As novelas de cavalaria e a literatura de
cordel
As novelas
de cavalaria constituem um exemplo expressivo da influência dos povos ibéricos
na formação da cultura brasileira. Trazidas pelos colonizadores, essas
narrativas acabaram se incorporando à nossa cultura popular, principalmente a
da região nordestina, onde a literatura de cordel até hoje reflete essa
influência.
Dentre os
vários tipos de cordel, destacam-se os "romances" (em prosa ou
verso), que contam as histórias de cavaleiros e damas famosos e lendários, tais
como Carlos Magno e os doze pares de
França. Observe que, à semelhança da novela Amadis de Gaula, esses
"romances" de cordel também são feitos para serem lidos em voz alta.
Para uma
rápida visão de conjunto das origens do cordel, leia este trecho de Marlyse
Meyer:
"Sempre
foi muito vivo no Nordeste o costume das histórias narradas nos serões
familiares, nas varandas das fazendas de gado, na casa-grande e nas roças dos
engenhos de cana-de-açúcar. Esse costume proveio de uma longa tradição ibérica,
dos romanceros, das histórias de
Carlos Magno e dos doze pares de França e outros grandes livros populares.

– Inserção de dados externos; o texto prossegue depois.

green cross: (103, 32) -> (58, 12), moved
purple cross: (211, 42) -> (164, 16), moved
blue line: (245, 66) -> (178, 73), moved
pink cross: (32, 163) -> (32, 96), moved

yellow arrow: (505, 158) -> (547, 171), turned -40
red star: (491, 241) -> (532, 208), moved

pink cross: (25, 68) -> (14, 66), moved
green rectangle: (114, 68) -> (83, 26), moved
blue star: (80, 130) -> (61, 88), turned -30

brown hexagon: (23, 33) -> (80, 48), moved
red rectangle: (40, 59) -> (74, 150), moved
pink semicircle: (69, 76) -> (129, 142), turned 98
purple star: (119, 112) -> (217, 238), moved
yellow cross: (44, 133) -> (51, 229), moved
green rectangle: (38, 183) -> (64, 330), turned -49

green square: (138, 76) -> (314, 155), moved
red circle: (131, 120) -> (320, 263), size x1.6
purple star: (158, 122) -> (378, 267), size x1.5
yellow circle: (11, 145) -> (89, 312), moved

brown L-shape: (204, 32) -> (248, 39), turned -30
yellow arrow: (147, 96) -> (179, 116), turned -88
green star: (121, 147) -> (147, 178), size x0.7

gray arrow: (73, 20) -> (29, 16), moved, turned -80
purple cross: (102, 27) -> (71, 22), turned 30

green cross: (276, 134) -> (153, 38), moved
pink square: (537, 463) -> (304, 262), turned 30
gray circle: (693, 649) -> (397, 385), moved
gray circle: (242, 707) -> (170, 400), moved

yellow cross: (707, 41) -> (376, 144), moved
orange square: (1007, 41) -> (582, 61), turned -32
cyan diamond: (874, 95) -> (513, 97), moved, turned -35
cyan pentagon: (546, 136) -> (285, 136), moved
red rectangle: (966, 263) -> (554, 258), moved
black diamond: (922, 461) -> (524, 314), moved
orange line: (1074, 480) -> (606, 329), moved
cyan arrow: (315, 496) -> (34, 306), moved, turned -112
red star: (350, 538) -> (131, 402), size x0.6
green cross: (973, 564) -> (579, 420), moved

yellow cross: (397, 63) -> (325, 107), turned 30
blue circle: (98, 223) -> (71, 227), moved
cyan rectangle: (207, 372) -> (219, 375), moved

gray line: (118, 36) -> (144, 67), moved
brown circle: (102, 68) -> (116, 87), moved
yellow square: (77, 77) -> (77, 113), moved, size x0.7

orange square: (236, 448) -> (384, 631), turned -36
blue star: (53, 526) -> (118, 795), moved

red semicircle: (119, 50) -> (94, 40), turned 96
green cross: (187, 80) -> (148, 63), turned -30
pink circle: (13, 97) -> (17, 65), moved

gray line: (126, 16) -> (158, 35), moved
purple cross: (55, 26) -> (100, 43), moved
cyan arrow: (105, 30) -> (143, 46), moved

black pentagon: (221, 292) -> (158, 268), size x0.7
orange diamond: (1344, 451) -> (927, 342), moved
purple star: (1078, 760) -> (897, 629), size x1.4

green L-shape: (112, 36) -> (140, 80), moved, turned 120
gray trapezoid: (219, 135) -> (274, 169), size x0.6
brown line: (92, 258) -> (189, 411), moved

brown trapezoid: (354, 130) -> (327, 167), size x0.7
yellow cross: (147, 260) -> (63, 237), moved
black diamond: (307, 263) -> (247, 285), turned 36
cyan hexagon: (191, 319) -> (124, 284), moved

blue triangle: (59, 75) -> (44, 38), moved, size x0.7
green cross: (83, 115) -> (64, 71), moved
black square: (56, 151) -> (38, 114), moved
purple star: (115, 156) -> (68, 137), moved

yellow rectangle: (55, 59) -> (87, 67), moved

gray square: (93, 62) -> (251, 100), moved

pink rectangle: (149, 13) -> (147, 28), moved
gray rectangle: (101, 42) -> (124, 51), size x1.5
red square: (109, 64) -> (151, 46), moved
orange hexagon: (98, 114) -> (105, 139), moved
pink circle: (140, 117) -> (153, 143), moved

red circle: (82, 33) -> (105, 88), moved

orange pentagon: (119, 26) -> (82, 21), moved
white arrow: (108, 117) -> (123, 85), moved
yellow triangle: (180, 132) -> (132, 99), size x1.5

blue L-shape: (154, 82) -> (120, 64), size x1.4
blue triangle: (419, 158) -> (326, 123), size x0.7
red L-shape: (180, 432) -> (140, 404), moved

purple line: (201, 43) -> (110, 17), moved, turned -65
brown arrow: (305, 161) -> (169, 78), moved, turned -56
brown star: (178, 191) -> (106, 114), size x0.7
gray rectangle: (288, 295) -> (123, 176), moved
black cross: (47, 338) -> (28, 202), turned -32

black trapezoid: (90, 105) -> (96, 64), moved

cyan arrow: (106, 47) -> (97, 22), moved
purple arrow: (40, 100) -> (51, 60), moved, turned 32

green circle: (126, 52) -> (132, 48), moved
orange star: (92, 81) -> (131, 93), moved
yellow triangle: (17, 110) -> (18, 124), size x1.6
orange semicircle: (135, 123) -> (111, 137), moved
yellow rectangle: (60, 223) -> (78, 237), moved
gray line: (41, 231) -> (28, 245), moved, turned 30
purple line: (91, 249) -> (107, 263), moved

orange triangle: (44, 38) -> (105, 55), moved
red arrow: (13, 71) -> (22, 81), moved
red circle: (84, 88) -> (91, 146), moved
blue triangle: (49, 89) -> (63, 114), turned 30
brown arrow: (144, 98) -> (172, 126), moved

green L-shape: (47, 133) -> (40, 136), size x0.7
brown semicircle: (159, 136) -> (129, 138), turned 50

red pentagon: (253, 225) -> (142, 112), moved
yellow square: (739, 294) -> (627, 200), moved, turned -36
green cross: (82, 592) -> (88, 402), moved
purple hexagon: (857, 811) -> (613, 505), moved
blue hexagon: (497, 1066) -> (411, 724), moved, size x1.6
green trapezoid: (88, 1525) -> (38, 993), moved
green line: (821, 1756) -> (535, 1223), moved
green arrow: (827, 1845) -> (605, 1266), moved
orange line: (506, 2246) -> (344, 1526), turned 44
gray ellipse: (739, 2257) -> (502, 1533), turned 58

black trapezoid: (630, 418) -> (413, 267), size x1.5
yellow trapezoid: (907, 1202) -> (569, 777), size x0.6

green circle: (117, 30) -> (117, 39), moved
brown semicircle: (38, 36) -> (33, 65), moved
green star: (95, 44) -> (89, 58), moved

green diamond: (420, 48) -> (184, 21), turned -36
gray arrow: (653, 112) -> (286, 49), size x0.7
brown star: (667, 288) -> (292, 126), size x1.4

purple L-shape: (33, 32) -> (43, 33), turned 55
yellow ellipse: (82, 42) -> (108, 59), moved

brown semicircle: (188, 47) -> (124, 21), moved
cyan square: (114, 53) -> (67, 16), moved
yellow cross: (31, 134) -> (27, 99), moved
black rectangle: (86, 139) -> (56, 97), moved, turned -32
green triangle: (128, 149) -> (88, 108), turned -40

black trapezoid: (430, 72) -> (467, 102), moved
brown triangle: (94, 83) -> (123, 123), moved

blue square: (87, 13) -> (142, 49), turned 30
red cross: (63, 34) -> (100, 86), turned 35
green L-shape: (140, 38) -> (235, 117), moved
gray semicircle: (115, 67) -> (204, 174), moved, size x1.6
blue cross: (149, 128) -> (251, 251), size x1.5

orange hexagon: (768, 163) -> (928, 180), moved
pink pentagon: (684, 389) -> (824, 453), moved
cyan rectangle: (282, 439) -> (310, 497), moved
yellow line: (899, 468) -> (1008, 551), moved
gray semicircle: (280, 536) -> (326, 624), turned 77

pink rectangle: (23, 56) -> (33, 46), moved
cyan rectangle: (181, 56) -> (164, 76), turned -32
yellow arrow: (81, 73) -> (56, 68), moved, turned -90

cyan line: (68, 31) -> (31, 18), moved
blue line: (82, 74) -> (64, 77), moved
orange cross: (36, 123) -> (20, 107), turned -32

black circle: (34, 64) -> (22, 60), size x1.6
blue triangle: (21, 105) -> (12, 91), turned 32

Originou-se também de contos maravilhosos de 'varinha de condão', de bichos
falantes, de bois - sobretudo na região nordestina, onde se desenvolveu o
'ciclo do gado', e ainda de histórias do folclore universal e africano - estas
trazidas pelos escravos, acostumados à narrativa oral em suas terras de origem.
As histórias
eram veiculadas por cantadores ambulantes, que iam de fazenda em fazenda, de
feira em feira, transmitindo notícias de um lugar para outro, aproximando as
pessoas. Reproduziam histórias, inventando cantos, improvisos, repentes,
desafios e pelejas entre cantadores.
Contadores
de histórias e cantadores de cantorias sempre estiveram associados ao mundo
nordestino, no seu duplo sistema de organização: pastoril, do interior
sertanejo - ao qual virá acrescentar-se posteriormente o plantio de algodão; e
agrícola, no mundo fechado da cana-de-açúcar do litoral. Pode-se explicar isto
pelas características do Nordeste:
'As
condições sociais de formação do Nordeste como que predispuseram para que
pudesse surgir, desenvolver-se e tomar características próprias este tipo de
manifestação cultural... A organização da sociedade patriarcal, o surgimento de
manifestações messiânicas, o aparecimento de bandos de cangaceiros ou bandidos,
as secas periódicas provocando desequilíbrio econômico e social, as lutas de
família (...) deram oportunidade para que se verificasse o surgimento de grupos
de cantadores como instrumentos do pensamento coletivo, das manifestações da
memória popular'.
Embora nem
sempre seja satisfatório explicar os traços culturais pelas peculiaridades
sociais da região, não há como não se espantar diante da incrível criatividade,
do sentido de festa, da veia poética da gente nordestina. Essa gente inventou
toda uma literatura oral e escrita, todo um sistema poético e musical, onde
versos, ritmos, imagens se irmanam estreitamente com sua peculiar realidade.
A seguir,
temos um trecho de um desses "romances" inspirados em tradições medievais,
escrito por Leandro Gomes de Barros (1865-1918), um dos principais autores de
cordel do Brasil.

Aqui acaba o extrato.